Allan Barra reviews “The Man Who Sold the World” (also with reference to Will Bunch’s new book on the creation and sustenance of the Reagan myth)

“The aftermath of Reagan’s presidency,” Garry Wills wrote in a famous introduction to his 1987 book “Reagan’s America,” “has proved, over and over, that Reaganism without Reagan is unsustainable.” In the two decades since Wills’ book was published, a significant portion of the press and public seems to have forgotten that.
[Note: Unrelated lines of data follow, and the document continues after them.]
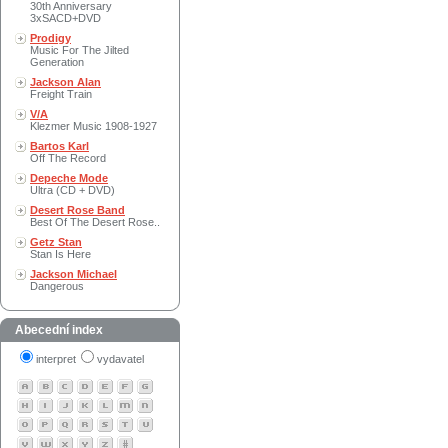
30th Anniversary
3xSACD+DVD
Prodigy
Music For The Jilted
Generation
Jackson Alan
Freight Train
V/A
Klezmer Music 1908-1927
Bartos Karl
Off The Record
Depeche Mode
Ultra (CD + DVD)
Desert Rose Band
Best Of The Desert Rose..
Getz Stan
Stan Is Here
Jackson Michael
Dangerous
Abecední index
interpret
vydavatel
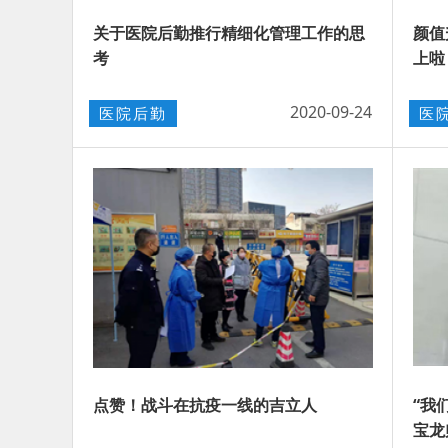
关于医院后勤推行精细化管理工作的思
颜值
考
上啦
2020-09-24
医院后勤
医
点赞！战斗在抗疫一线的吉立人
“我
宝龙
William Kleinknecht is on a mission: In “The Man Who Sold the World: Ronald Reagan and the Betrayal of Main Street America,” he is out to demonstrate that Reaganism with Reagan never worked.

…“The Man Who Sold America” has much in common with another recent scathing indictment of the Reagan administration, Will Bunch’s “Tear Down This Myth: How the Reagan Legacy Has Distorted Our Politics and Haunts Our Future.” Both books cover much of the same territory: Contrary to the nearly two decades of idolatry from the right, Reagan was no more popular than numerous other modern presidents (as Kleinknecht notes, just 27 percent of eligible voters elected him in 1980, a year which saw a record-low turnout at the polls), the legacy of the famous 1980 tax cut was an era of deregulation that spawned CEO and Wall Street greed, and, most important, the Reagan revolution did not do what it set out to do, namely to reduce the size of government (“Big government,” writes Kleinknecht, “was not stripped away in the Reagan years; it was just redirected to the needs of private enterprise”).

As John Dewey observed, “Politics is the shadow cast by business”.  Absolutely the case as regards the modern Republican party.